==== Material for this task

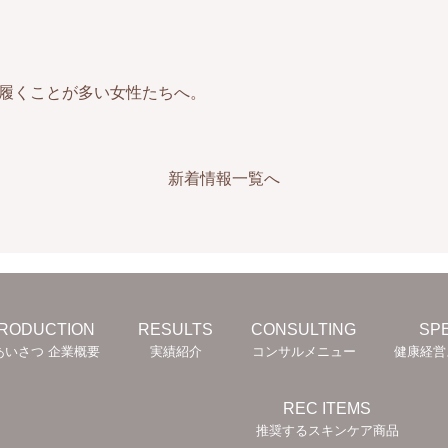
履くことが多い女性たちへ。
新着情報一覧へ
TRODUCTION
RESULTS
CONSULTING
SPE
あいさつ 企業概要
実績紹介
コンサルメニュー
健康経営
REC ITEMS
推奨するスキンケア商品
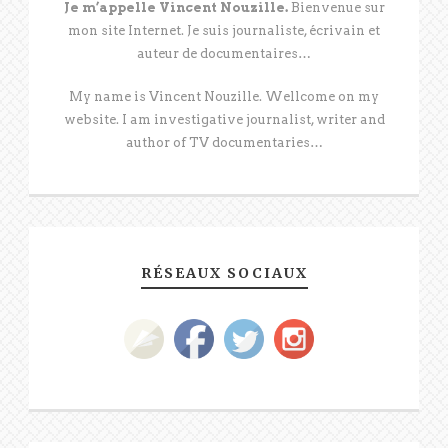
Je m’appelle Vincent Nouzille.
Bienvenue sur
mon site Internet. Je suis journaliste, écrivain et
auteur de documentaires…
My name is Vincent Nouzille. Wellcome on my
website. I am investigative journalist, writer and
author of TV documentaries…
RÉSEAUX SOCIAUX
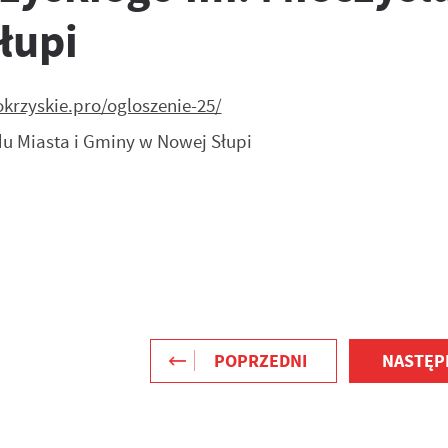
łupi
krzyskie.pro/ogloszenie-25/
du Miasta i Gminy w Nowej Słupi
POPRZEDNI
NASTĘP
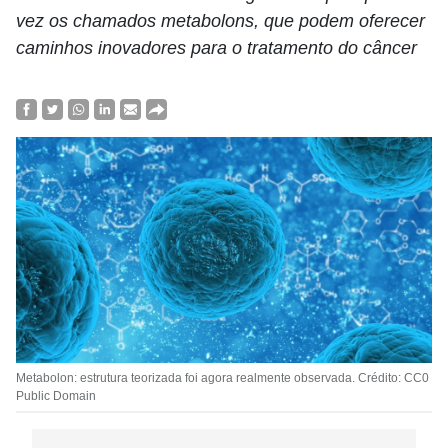
vez os chamados metabolons, que podem oferecer
caminhos inovadores para o tratamento do câncer
Metabolon: estrutura teorizada foi agora realmente observada. Crédito: CC0
Public Domain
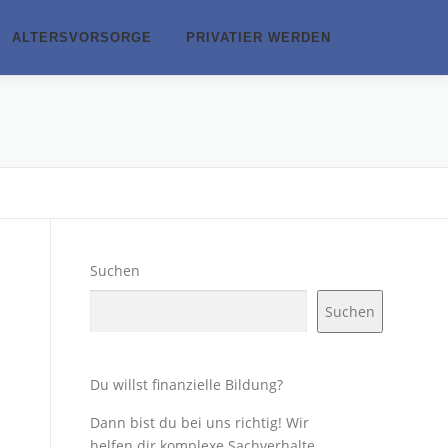
ALTERSVORSORGE
PRIVATIER WERDEN
Suchen
Suchen
Du willst finanzielle Bildung?
Dann bist du bei uns richtig! Wir
helfen dir komplexe Sachverhalte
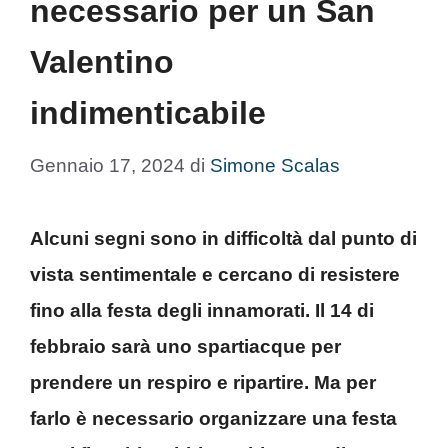
necessario per un San
Valentino
indimenticabile
Gennaio 17, 2024
di
Simone Scalas
Alcuni segni sono in difficoltà dal punto di
vista sentimentale e cercano di resistere
fino alla festa degli innamorati. Il 14 di
febbraio sarà uno spartiacque per
prendere un respiro e ripartire. Ma per
farlo è necessario organizzare una festa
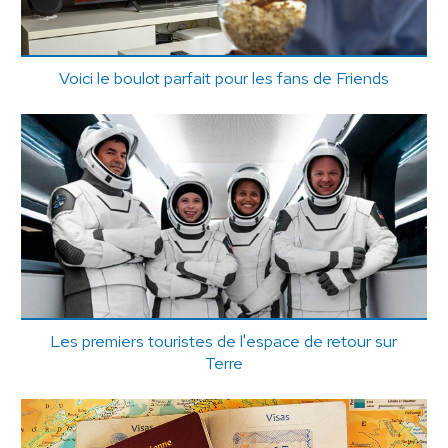
Voici le boulot parfait pour les fans de Friends
Les premiers touristes de l'espace de retour sur
Terre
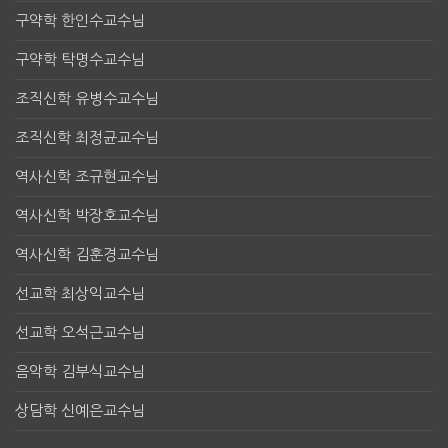
구약학 한인수교수님
구약학 탁명수교수님
조직신학 유병수교수님
조직신학 최정균교수님
역사신학 조규현교수님
역사신학 박장호교수님
역사신학 김훈경교수님
선교학 최상익교수님
선교학 오석근교수님
음악학 김부식교수님
상담학 신예은교수님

========

**What is being asked:**
Write out the data again word for word, minus any images.

**Written answer:**
履くことが多い女性たちへ。
新着情報一覧へ
TRODUCTION
RESULTS
CONSULTING
SPE
あいさつ 企業概要
実績紹介
コンサルメニュー
健康経営
REC ITEMS
推奨するスキンケア商品
Je m’appelle Vincent Nouzille.
Bienvenue sur
mon site Internet. Je suis journaliste, écrivain et
auteur de documentaires…
My name is Vincent Nouzille. Wellcome on my
website. I am investigative journalist, writer and
author of TV documentaries…
RÉSEAUX SOCIAUX
łupi
krzyskie.pro/ogloszenie-25/
du Miasta i Gminy w Nowej Słupi
POPRZEDNI
NASTĘP
vez os chamados metabolons, que podem oferecer
caminhos inovadores para o tratamento do câncer
Metabolon: estrutura teorizada foi agora realmente observada. Crédito: CC0
Public Domain
ALTERSVORSORGE
PRIVATIER WERDEN
Suchen
Suchen
Du willst finanzielle Bildung?
Dann bist du bei uns richtig! Wir
helfen dir komplexe Sachverhalte
necessario per un San
Valentino
indimenticabile
Gennaio 17, 2024
di
Simone Scalas
Alcuni segni sono in difficoltà dal punto di
vista sentimentale e cercano di resistere
fino alla festa degli innamorati. Il 14 di
febbraio sarà uno spartiacque per
prendere un respiro e ripartire. Ma per
farlo è necessario organizzare una festa
Voici le boulot parfait pour les fans de Friends
Les premiers touristes de l'espace de retour sur
Terre
구약학 한인수교수님
구약학 탁명수교수님
조직신학 유병수교수님
조직신학 최정균교수님
역사신학 조규현교수님
역사신학 박장호교수님
역사신학 김훈경교수님
선교학 최상익교수님
선교학 오석근교수님
음악학 김부식교수님
상담학 신예은교수님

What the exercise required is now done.